[Opening INFORMATION section]

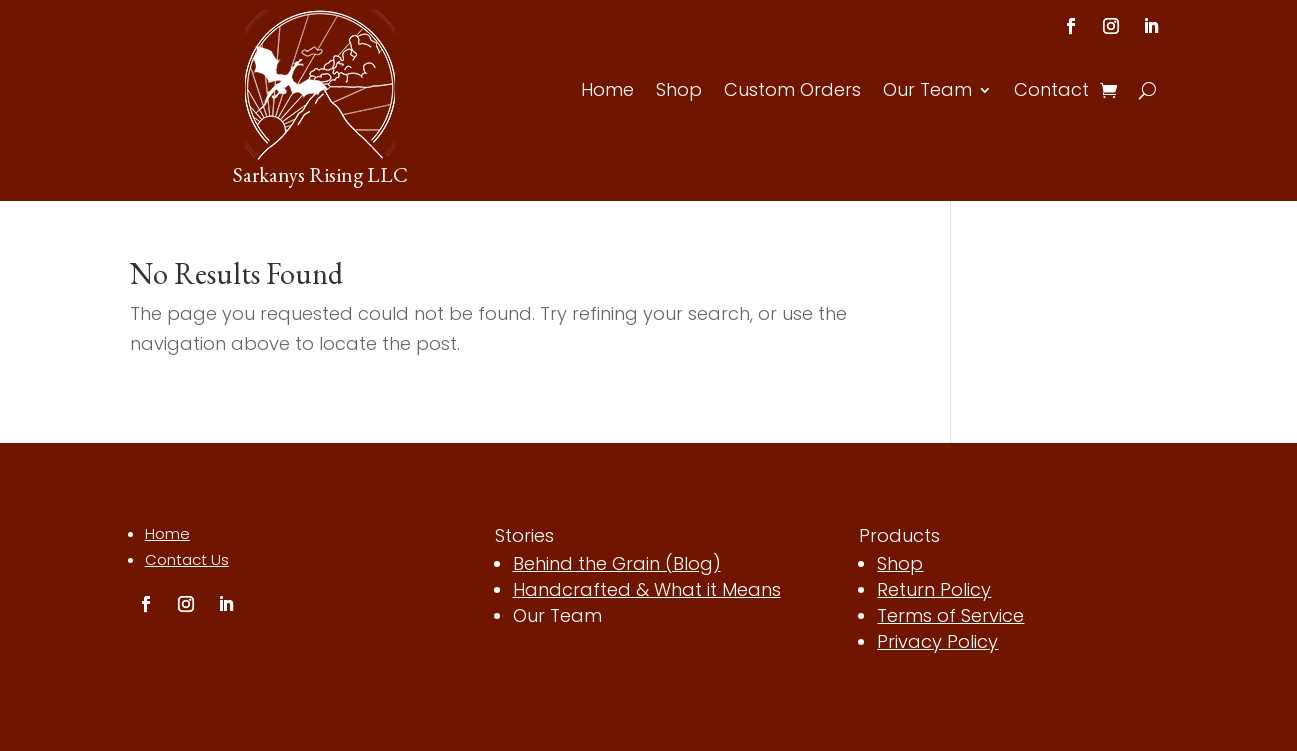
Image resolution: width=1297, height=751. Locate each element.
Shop (679, 92)
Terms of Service (950, 615)
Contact (1051, 92)
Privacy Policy (937, 641)
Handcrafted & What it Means (647, 589)
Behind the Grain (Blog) (617, 563)
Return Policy (934, 589)
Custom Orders (792, 92)
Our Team (927, 92)
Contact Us (187, 559)
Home (607, 92)
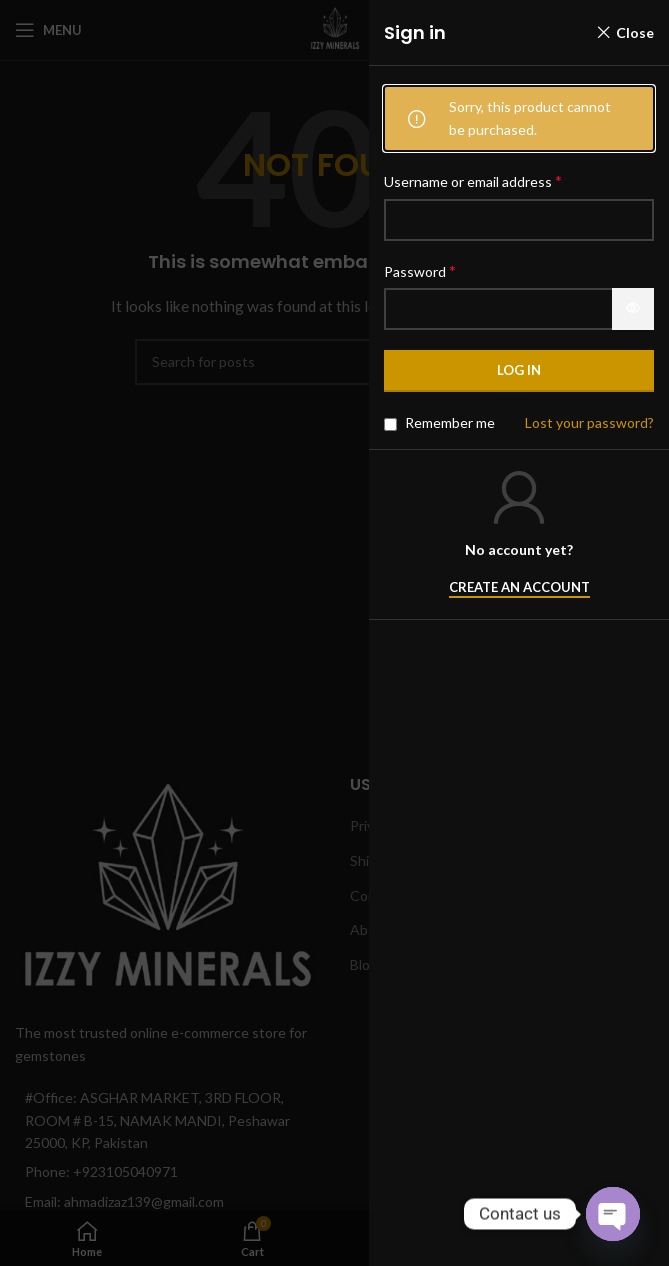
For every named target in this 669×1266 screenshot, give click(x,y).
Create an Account (519, 587)
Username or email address (473, 180)
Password (420, 270)
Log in (519, 370)
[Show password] (633, 309)
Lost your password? (589, 422)
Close (635, 32)
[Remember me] (390, 424)
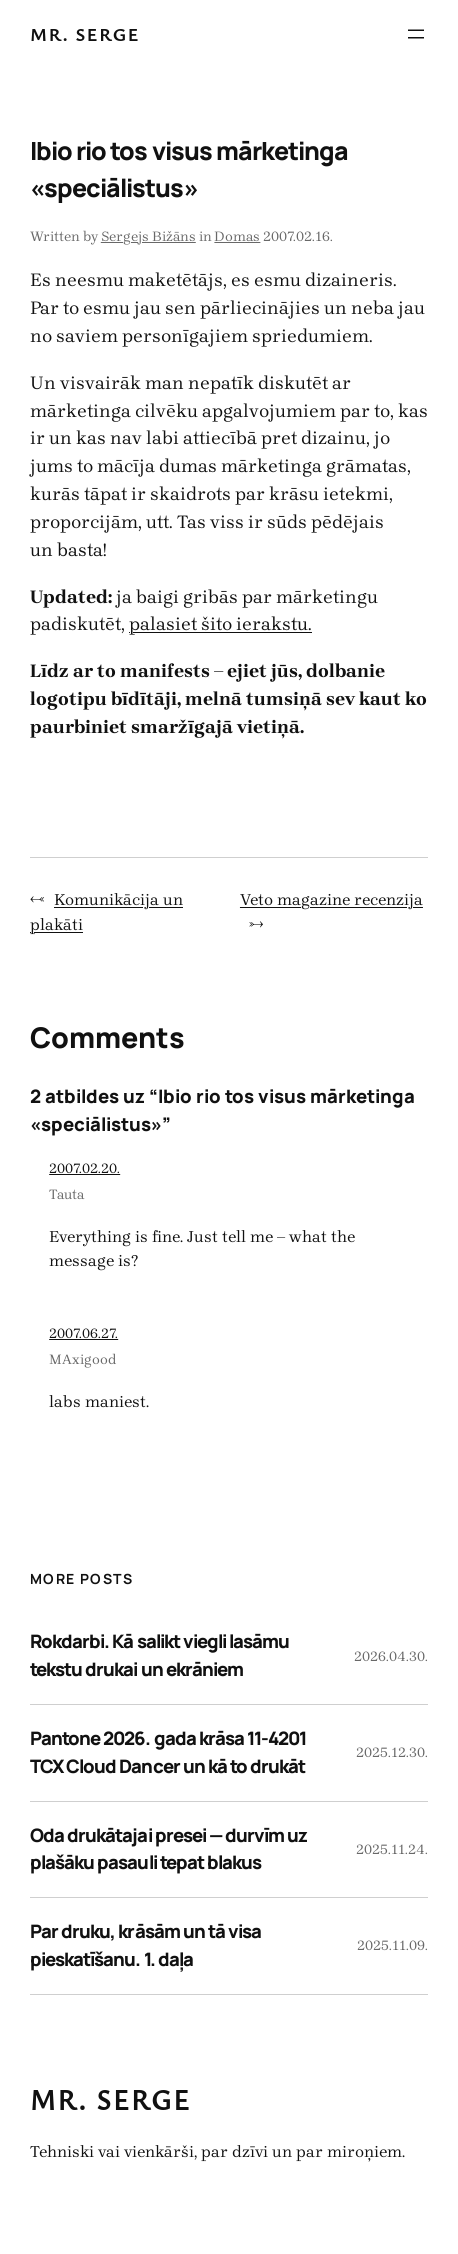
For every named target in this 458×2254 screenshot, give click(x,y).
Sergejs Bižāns (148, 236)
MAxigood (83, 1359)
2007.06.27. (83, 1333)
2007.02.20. (84, 1168)
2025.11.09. (392, 1945)
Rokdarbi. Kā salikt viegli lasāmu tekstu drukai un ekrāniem (159, 1655)
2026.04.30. (391, 1656)
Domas (237, 236)
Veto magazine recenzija (331, 899)
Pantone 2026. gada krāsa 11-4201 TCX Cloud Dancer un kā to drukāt (168, 1752)
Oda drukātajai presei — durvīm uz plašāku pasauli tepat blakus (168, 1849)
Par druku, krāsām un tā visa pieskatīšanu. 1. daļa (145, 1945)
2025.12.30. (392, 1752)
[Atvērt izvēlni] (416, 34)
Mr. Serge (85, 33)
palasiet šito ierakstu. (220, 624)
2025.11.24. (392, 1849)
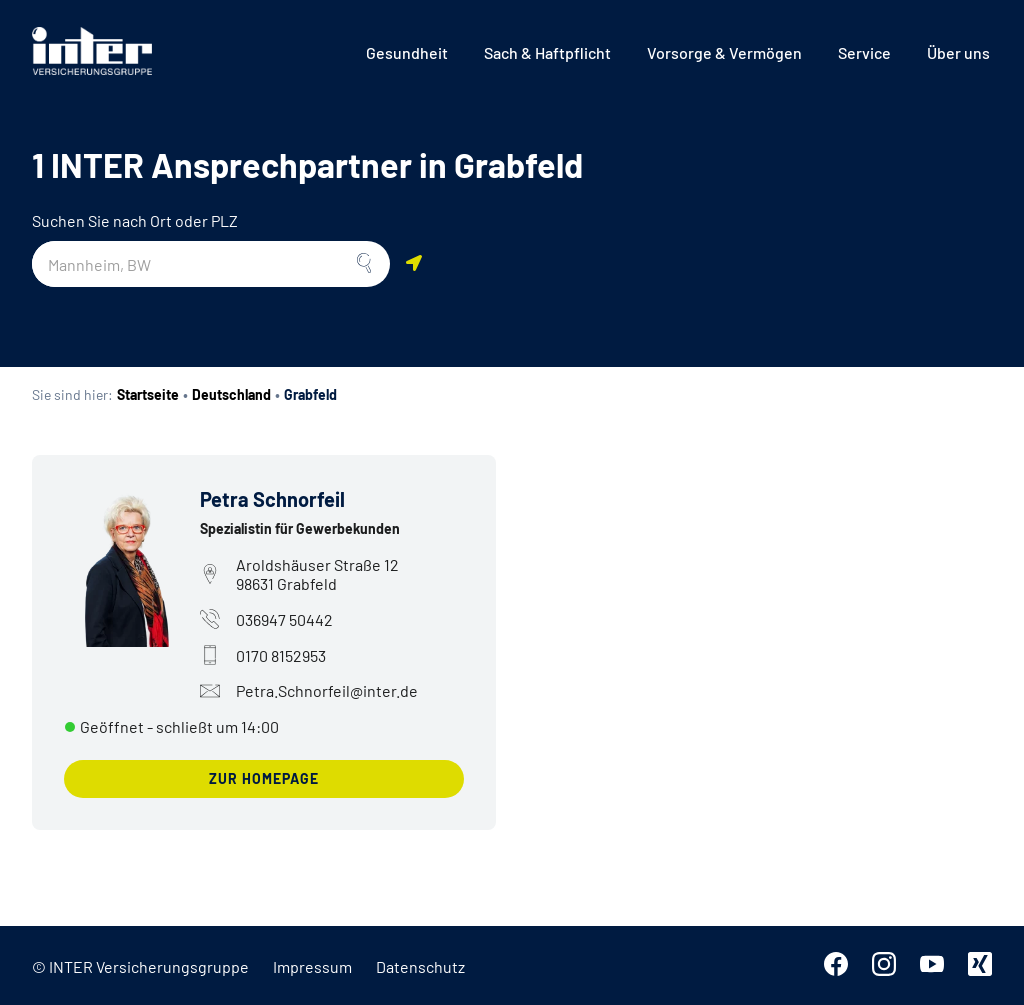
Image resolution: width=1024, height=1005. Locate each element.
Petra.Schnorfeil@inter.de (309, 691)
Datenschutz (420, 966)
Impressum (312, 966)
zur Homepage (264, 778)
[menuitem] (407, 53)
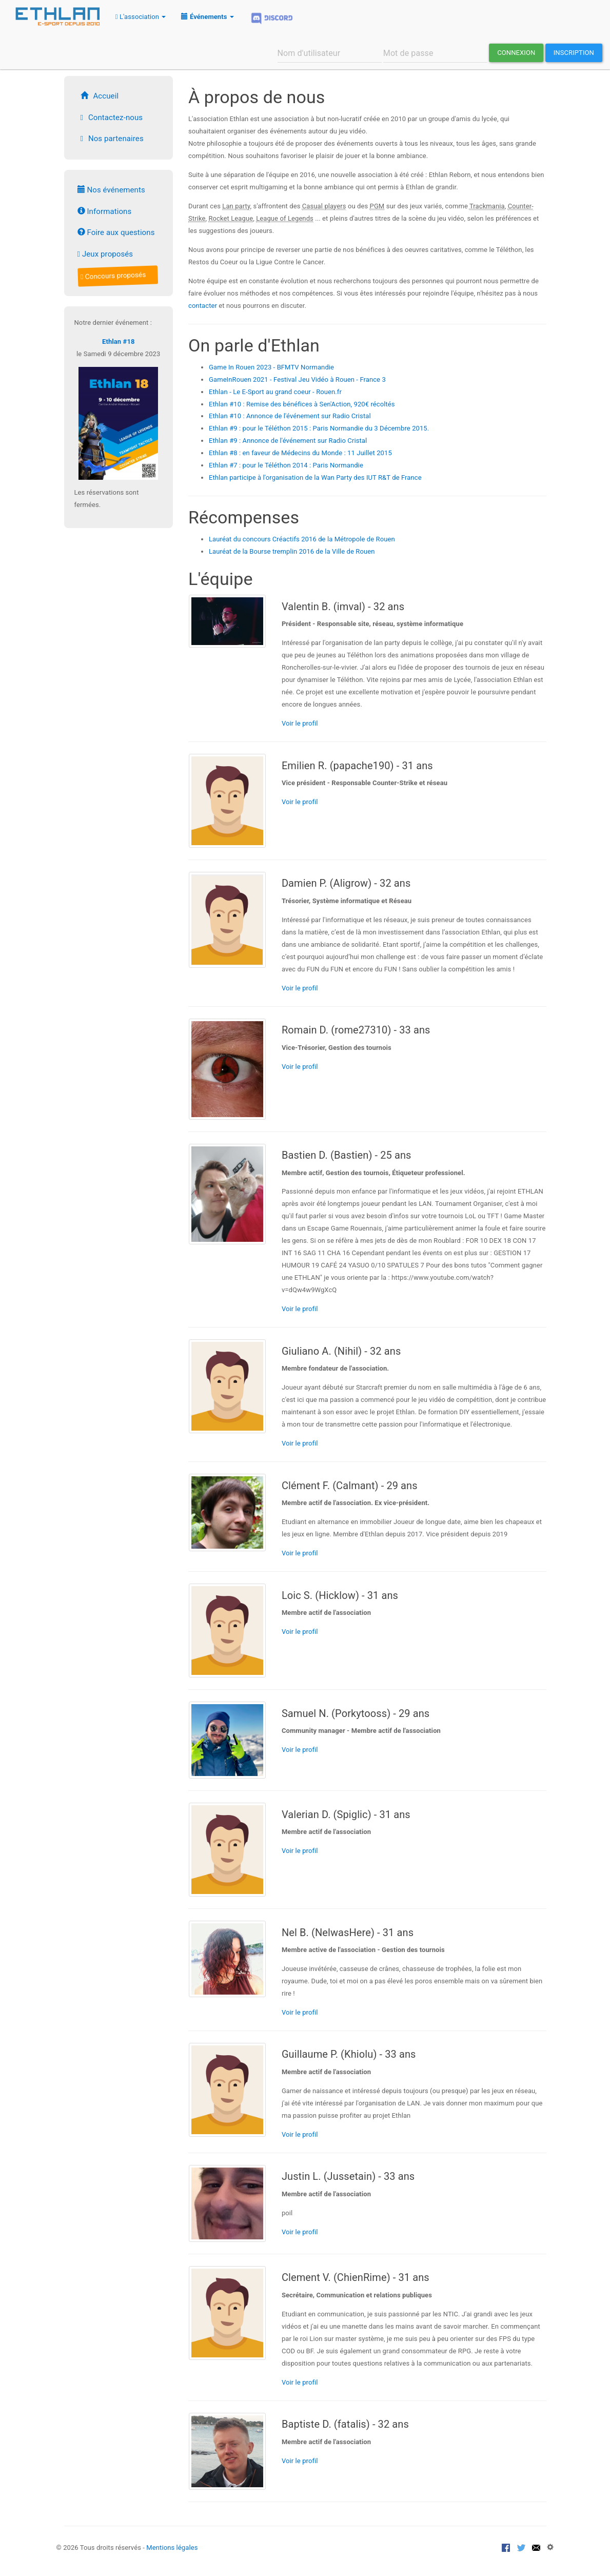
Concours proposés (113, 275)
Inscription (574, 52)
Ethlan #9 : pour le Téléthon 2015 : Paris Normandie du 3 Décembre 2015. (319, 428)
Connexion (516, 52)
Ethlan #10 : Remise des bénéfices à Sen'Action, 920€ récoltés (302, 404)
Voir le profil (300, 723)
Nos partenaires (110, 138)
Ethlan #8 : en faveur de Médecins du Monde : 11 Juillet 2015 (300, 453)
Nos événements (111, 189)
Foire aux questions (116, 232)
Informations (104, 211)
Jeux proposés (105, 254)
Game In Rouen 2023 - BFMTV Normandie (271, 367)
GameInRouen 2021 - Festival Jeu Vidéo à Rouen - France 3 (297, 379)
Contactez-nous (110, 117)
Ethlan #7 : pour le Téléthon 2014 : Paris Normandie (286, 465)
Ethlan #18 (118, 341)
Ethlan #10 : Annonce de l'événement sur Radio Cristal (290, 416)
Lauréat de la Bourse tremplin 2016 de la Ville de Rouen (292, 551)
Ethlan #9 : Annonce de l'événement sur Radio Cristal (288, 440)
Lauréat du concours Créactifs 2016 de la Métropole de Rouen (302, 539)
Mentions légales (172, 2547)
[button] (207, 16)
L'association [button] (140, 17)
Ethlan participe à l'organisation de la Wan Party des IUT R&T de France (315, 477)
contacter (202, 305)
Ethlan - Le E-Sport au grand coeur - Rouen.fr (275, 392)
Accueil (98, 96)
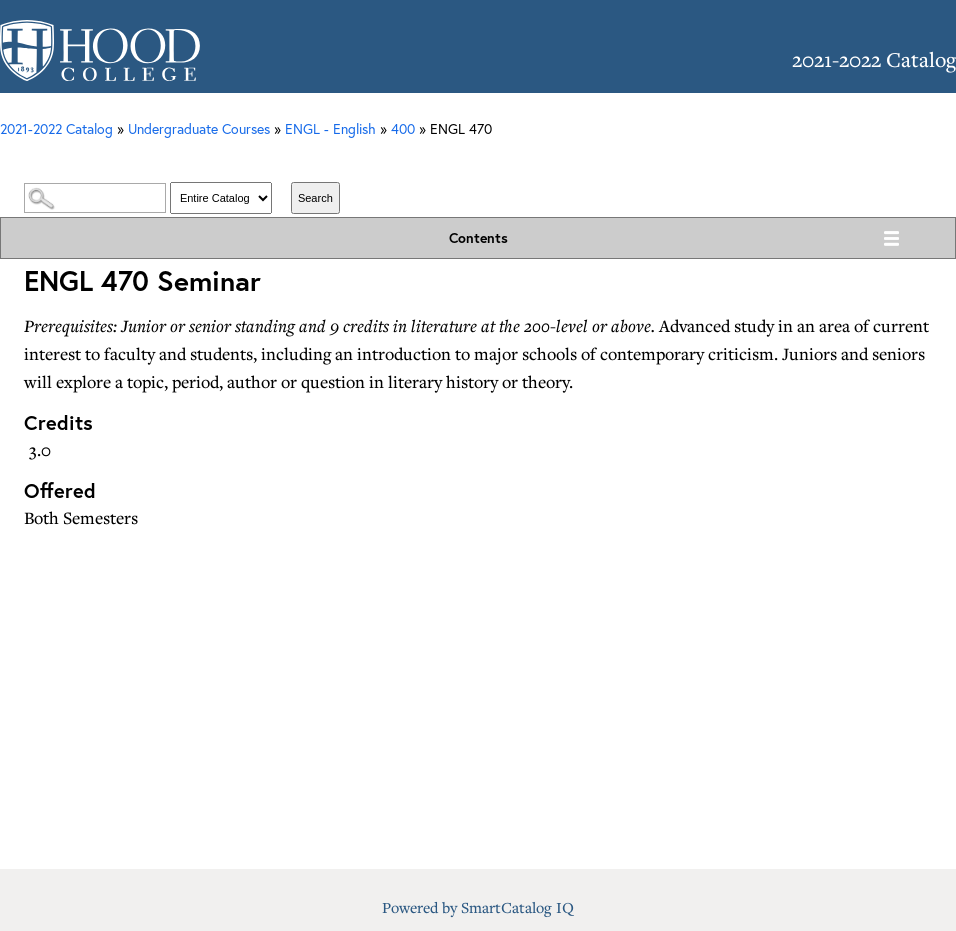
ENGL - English (330, 128)
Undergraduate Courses (199, 128)
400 (403, 128)
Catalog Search (478, 162)
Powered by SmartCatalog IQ (478, 907)
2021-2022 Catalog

[Closing INFORMATION section]

• PROBLEM DETAILS:
Set the pictures aside and retype exactly the lines above from the line with "Domas (237, 236)" to the line with "Ethlan #10 : Annonce", both included, adding no others.

• YOUR SOLUTION:
Domas (237, 236)
Veto magazine recenzija (331, 899)
Pantone 2026. gada krāsa 11-4201 TCX Cloud Dancer un kā to drukāt (168, 1752)
Oda drukātajai presei — durvīm uz plašāku pasauli tepat blakus (168, 1849)
Par druku, krāsām un tā visa pieskatīšanu. 1. daļa (145, 1945)
2025.12.30. (392, 1752)
[Atvērt izvēlni] (416, 34)
Mr. Serge (85, 33)
palasiet šito ierakstu. (220, 624)
2025.11.24. (392, 1849)
Image resolution: width=1024, height=1005. Locate each element.
Petra.Schnorfeil@inter.de (309, 691)
Datenschutz (420, 966)
Impressum (312, 966)
zur Homepage (264, 778)
[menuitem] (407, 53)
Concours proposés (113, 275)
Inscription (574, 52)
Ethlan #9 : pour le Téléthon 2015 : Paris Normandie du 3 Décembre 2015. (319, 428)
Connexion (516, 52)
Ethlan #10 : Remise des bénéfices à Sen'Action, 920€ récoltés (302, 404)
Voir le profil (300, 723)
Nos partenaires (110, 138)
Ethlan #8 : en faveur de Médecins du Monde : 11 Juillet 2015 (300, 453)
Nos événements (111, 189)
Foire aux questions (116, 232)
Informations (104, 211)
Jeux proposés (105, 254)
Game In Rouen 2023 - BFMTV Normandie (271, 367)
GameInRouen 2021 - Festival Jeu Vidéo à Rouen - France 3 (297, 379)
Contactez-nous (110, 117)
Ethlan #7 : pour le Téléthon 2014 : Paris Normandie (286, 465)
Ethlan #18 (118, 341)
Ethlan #10 : Annonce de l'événement sur Radio Cristal (290, 416)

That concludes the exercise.